The issue goes far beyond the costs involved. By 1865, the Union army had organized some 160 Black regiments. Several of these regiments fought with great distinction. Along with the famous 54thMassachusetts Regiment in it’s assault on Battery Wagner on July 18,1863, several other regiments incurred huge losses in their zeal to fight for freedom. These included 292 Soldiers at Fort Pillow in which all but 62 were killed by forces under Nathan Bedford Forrest (founder of the KKK) on April 12, 1864 in a controversial battle later described as a massacre. The Black regiments of Grant’s 18th Corps charged Lee’s positions at New Market Heights on September 29th, 1864 and also suffered tremendous casualties.

The interesting thing about these regiments in that they were only paid $10.00 per-month in comparison to the $13.00 per-month paid to white regiments. The government then deducted three dollars from the pay of black regiments for clothing. As a result of the pay disparity, many black soldiers protested by refusing to accept pay at all for their services. They never asked for one dollar from the Government in return for their sacrifice and service. They only asked for the same opportunities as whites. 1

After the War, many black soldiers suffered the indignity of being denied their pensions. Only 75% of the Black veterans were granted pensions while almost 96% of White veterans were granted pensions.2

During the Indian Wars, several black regiments served on the frontier. Two of the most famous served on into the Spanish-American War. These were the 9th and 10th Regiments. These regiments served with distinction and not one of the veterans of these regiments asked for reparations for their families. They received the standard pensions paid to their white brethren.

In addition to pensions, many blacks were lynched during the Post Civil War years and into the Jim Crow era. None asked any more from their Government than equal opportunity to vote and function in society. They asked for the right to be educated and to earn a decent living. They had to overcome lynching, prejudice and ill treatment in their attempts to gain equal access to society.

Much of this struggle was successful. In the Post War years, with the help of the Freedmans' Bureau, several Black Colleges were established. Tuskegee University in Alabama became one of the most famous. As of today, there exists more than 100 Colleges that has their roots in Post War Black education.

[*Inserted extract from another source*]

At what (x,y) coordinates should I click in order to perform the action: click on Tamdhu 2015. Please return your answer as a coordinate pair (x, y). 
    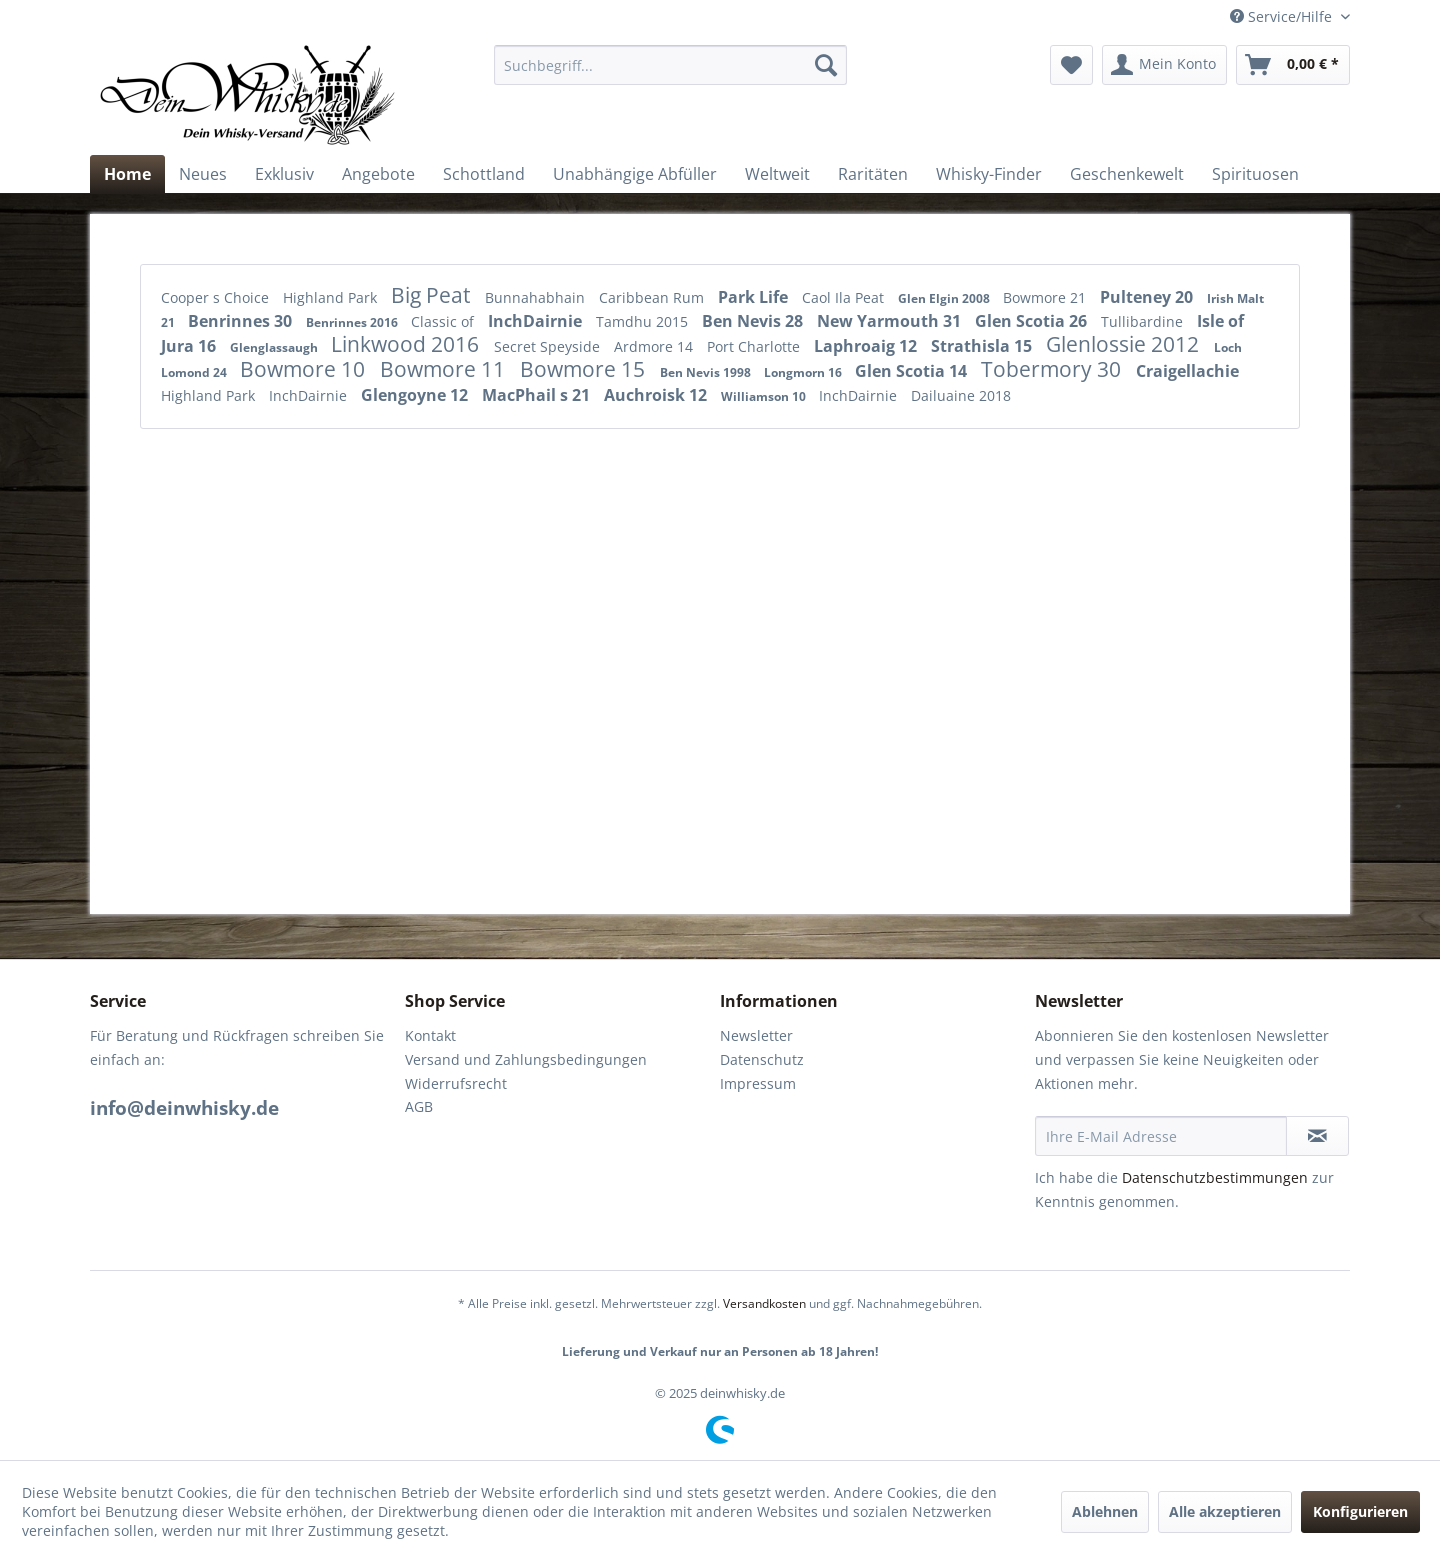
    Looking at the image, I should click on (644, 321).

Today, there has been a marked shift in the mentality of black leaders in contrast to those that existed in the Post Civil War years. Those of the Post War years took pride in the sacrifices they had made for freedom. They saw their struggle not requiring, nor demanding to be coddled by the Federal Government, nor spoiled by living off of Government handouts, but rather they struggled to prove that they could be as successful as Whites in society. Not only did they accomplish this in the extraordinary sacrifices of the Black soldiers on the battlefield, whose heroism in the face of prejudice proved that they could fight to the equal of Whites. This was also proven by the Black veteran’s organizations that successfully petitioned the Government for the right to vote. It was also proven by the willingness to protest ill treatment by such heroes as Rosa Parks, and by the senseless slaying of such Black leaders as M. L. King, all of whom would never have countenanced Government handouts, but only the chance to be viewed equally.

In the end, this sense of pride and self-accomplishment in the face of extreme odds has been largely negated by leaders demanding free money and land from the Government due to some contrived injustice to them that dates back over 130-years, when not one of them has had to live under the bonds of slavery that their forebears fought to overcome. It is as if they are spitting on the graves of those who gave their lives to instill freedom and pride in their African-American brethren.

1 The last surviving Black Veteran of the Civil War was Joseph Clovese who died in 1951.

2 Donald R. Shaffer. After the Glory: The Struggles of Black Civil War Veterans. Lawrence: University Press of Kansas, 2004, page 119.